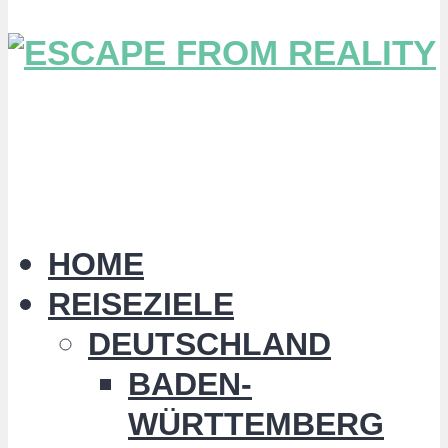
HOME
REISEZIELE
DEUTSCHLAND
BADEN-
WÜRTTEMBERG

Exercise objective: Retype the records verbatim, excluding each image they hold.

Result:
HOME
REISEZIELE
DEUTSCHLAND
BADEN-
WÜRTTEMBERG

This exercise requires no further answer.